A key feature of the Python data ecosystem is the reliance on simple but efficient primitives that follow well-defined interfaces to make tools work seamlessly together (Cf. http://data-apis.org/). NumPy provides an in-memory representation for tensors. Dask provides parallelisation of tensor access. Xarray provides metadata linking tensor dimensions. Zarr provides a missing feature, namely the scalable, persistent storage for annotated hierarchies of tensors. Defined through a community process, the Zarr specification enables the storage of large out-of-memory datasets locally and in the cloud. Implementations exist in C++, C, Java, Javascript, Julia, and Python, enabling.
In this talk, I’ll be talking about Zarr, an open-source data format for storing chunked, compressed N-dimensional arrays. This talk presents a systematic approach to understanding and implementing Zarr by showing how it works and the need for using it.
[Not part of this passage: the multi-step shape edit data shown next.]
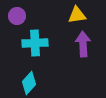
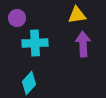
purple circle: moved 2 px down
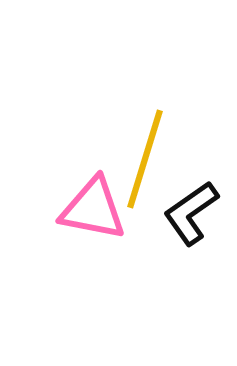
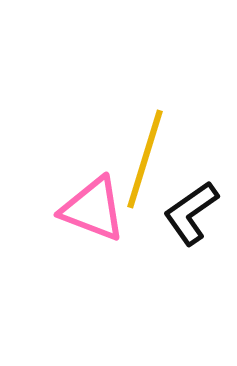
pink triangle: rotated 10 degrees clockwise
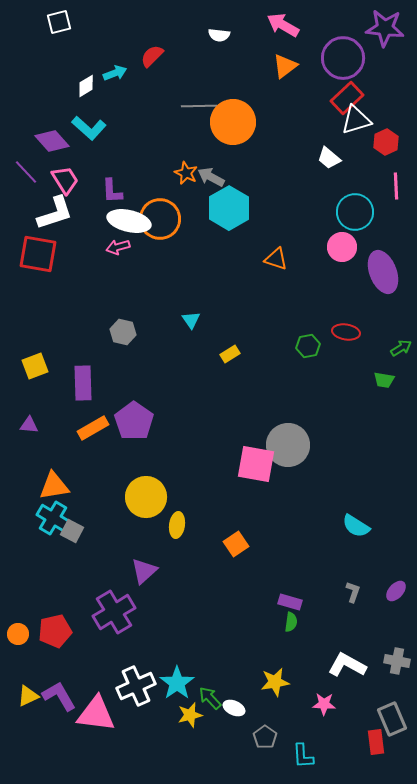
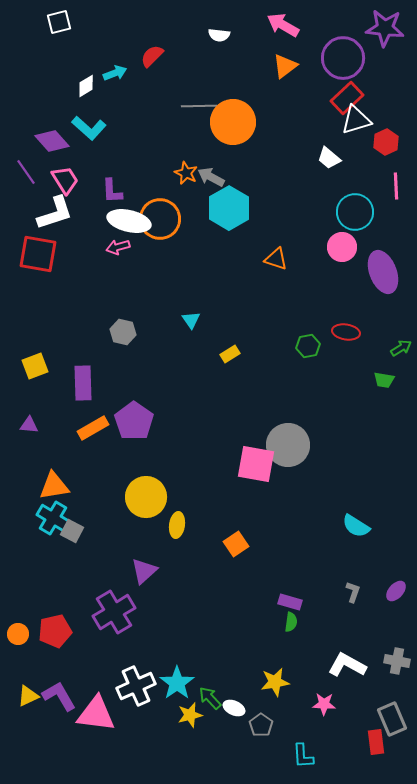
purple line at (26, 172): rotated 8 degrees clockwise
gray pentagon at (265, 737): moved 4 px left, 12 px up
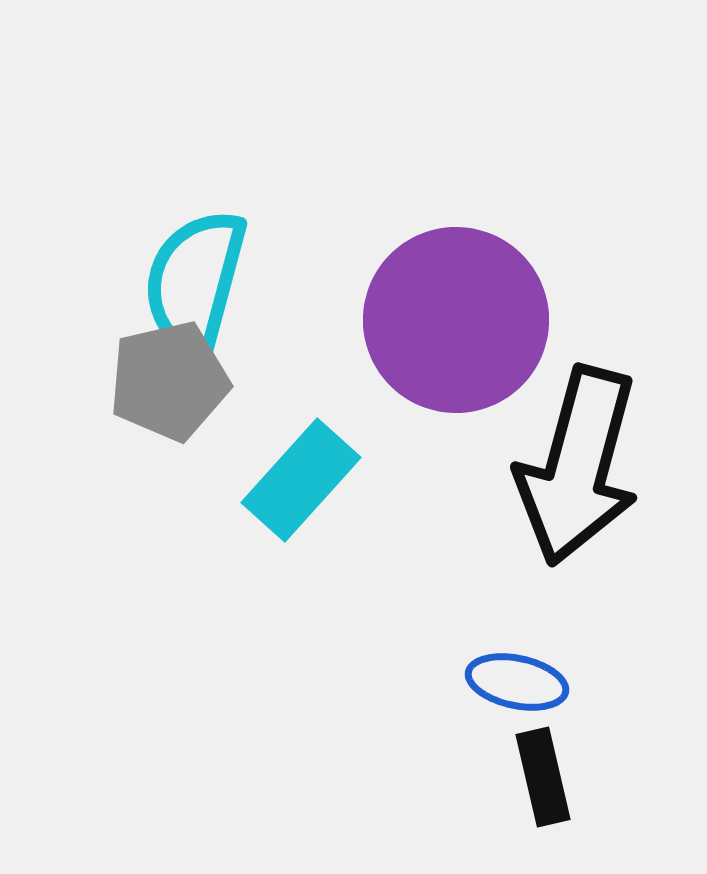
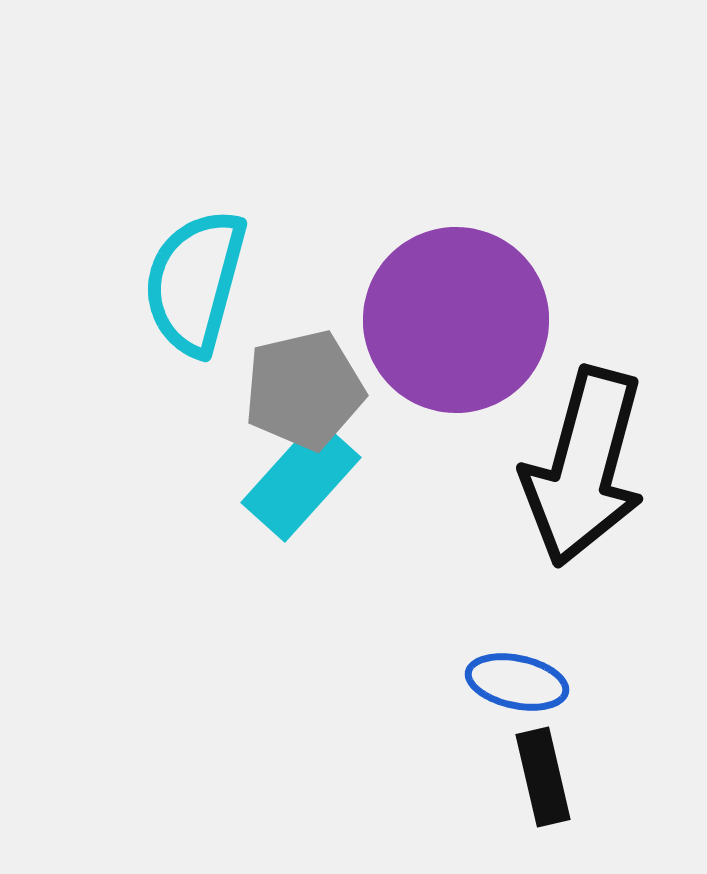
gray pentagon: moved 135 px right, 9 px down
black arrow: moved 6 px right, 1 px down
Zarr is based on an open technical specification, making implementations across several languages possible. I’d mainly talk about Zarr’s Python implementation and show how it beautifully interoperates with the existing libraries in the PyData stack.
I will also briefly discuss the evolution of the Zarr - the development of the Zarr Enhancement Process (ZEP) and its use to define the next major version of the specification (V3), as well as the uptake of the format across the research landscape.